Schwangere brauchen Folsäure

Ein Folsäuremangel der Mutter kann ein Ungeborenes schwer schädigen. Experten raten Frauen mit Kinderwunsch und Schwangeren daher, besonders auf ihre Ernährung zu achten – und zusätzlich Folsäure-Präparate zu nehmen

Folsäure gehört zu den wenig bekannten B-Vitaminen. So wundert es kaum, dass der häufigste Vitaminmangel in Europa und den USA der an Folsäure ist. Besonders für Schwangere ist Folsäure extrem wichtig. Neben wichtigen Funktionen im Eiweißstoffwechsel spielt Folsäure eine große Rolle bei sämtlichen Wachstums- und Entwicklungsprozessen im Körper. Sie ist unerlässlich für das Teilen und Neubilden von Zellen. Zusammen mit Vitamin B12 sorgt sie zudem dafür, dass rote Blutkörperchen im Knochenmark ausreifen.

Ein Folsäuremangel kann zu Fehlgeburten, vorzeitiger Ablösung der Plazenta, niedrigem Geburtsgewicht und schweren Missbildungen beim Säugling führen, wie einem offenen Rücken, bei dem Wirbelbögen teilweise oder vollständig fehlen, oder Spaltbildungen im Schädel und Gehirn. In Deutschland werden nach Angaben des Bundesinstituts für Risikoforschung (BfR) jährlich 600 bis 800 Kinder mit einem solchen Neuralrohrdefekt geboren. Die meisten sind lebenslang auf medizinische Versorgung und Pflege angewiesen.

Gerade in den ersten vier Wochen einer Schwangerschaft trägt Folsäure entscheidend zur Entwicklung des Rückenmarks und des zentralen Nervensystems bei. Viele haben ihre Schwangerschaft jedoch zu diesem Zeitpunkt noch gar nicht bemerkt. Um eine Schädigung des Kindes zu vermieden, empfehlen Experten daher bereits Frauen, die sich ein Kind wünschen, auf eine ausreichende Versorgung mit Folsäure zu achten. Schon in der frühen Schwangerschaft steige der Bedarf stark an, stellt die Deutsche Gesellschaft für Ernährung (DGE): Statt zu den 0,4 Milligramm für Jugendliche und Erwachsene rät sie Schwangeren und Stillenden zu 0,6 Milligramm Folsäure am Tag.

Viel Folsäure enthalten grüne Blattgemüse, Salate, Tomaten und Hülsenfrüchte sowie Hefe, Vollkornprodukte, Nüsse, Eigelb und Leber. Trotzdem erreicht das Gros der deutschen Bevölkerung die empfohlenen Zufuhrmengen nicht. Der Grund ist, dass Folsäure sehr empfindlich auf Hitze, Licht und Sauerstoff reagiert. Am schädlichsten wirken sich langes Erhitzen und Wiederaufwärmen auf den Folsäuregehalt aus. Am besten ist es, viel Rohkost zu essen und beim Kauf zu frischem Gemüse aus regionalem Anbau zu greifen, das nur kurz gelagert wird. Rein rechnerisch lassen sich mit einer vollwertigen Ernährung 0,3 Milligramm Folsäure und mehr pro Tag aufnehmen – was den Bedarf einer Schwangeren aber immer noch nicht deckt.

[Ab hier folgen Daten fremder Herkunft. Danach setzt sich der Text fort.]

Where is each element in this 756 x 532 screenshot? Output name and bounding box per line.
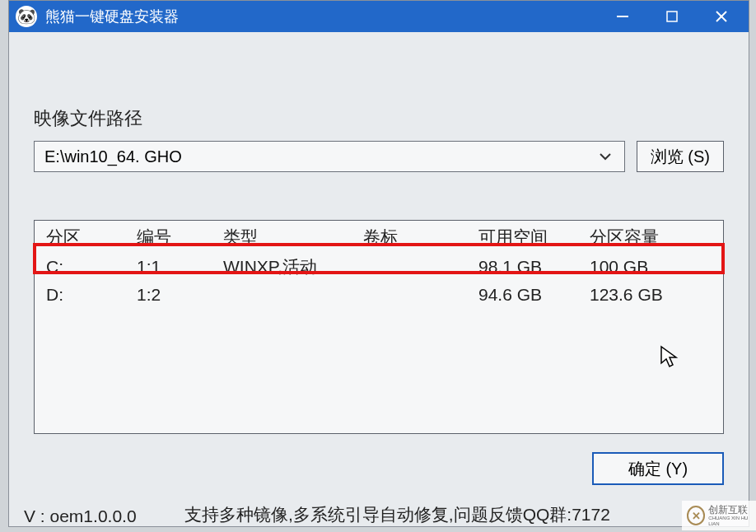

Frauen mit Kinderwunsch und werdende Mütter sollten daher täglich 0,4 Milligramm durch zusätzliche Folsäure-Präparate zu sich nehmen, raten medizinische Fachgesellschaften und die DGE. Solche Vitamintabletten haben überdies den Vorteil, dass der Körper sie besser aufnehmen kann als Folsäure aus der Nahrung. Denn im Essen ist das Vitamin fast immer an andere Stoffe gebunden – der Darm kann daher nur einen Teil verwerten. Freie, ungebundene Folsäure wie in Vitaminpräparaten kommt ihm dagegen fast vollständig zugute.

Viele Frauen schlucken zwar zusätzliche Folsäure-Tabletten – oft jedoch ist die Menge zu gering. So zeigte eine Studie des Robert-Koch-Instituts, dass lediglich ein Prozent der untersuchten Frauen zwischen 18 und 40 Jahren Folsäure-Mittel in ausreichender Dosierung einnahmen. Anzeichen für einen Mangel können neben Müdigkeit und körperlicher Leistungsschwäche auch Vergesslichkeit, Schlafstörungen, Depressionen und Blässe sein.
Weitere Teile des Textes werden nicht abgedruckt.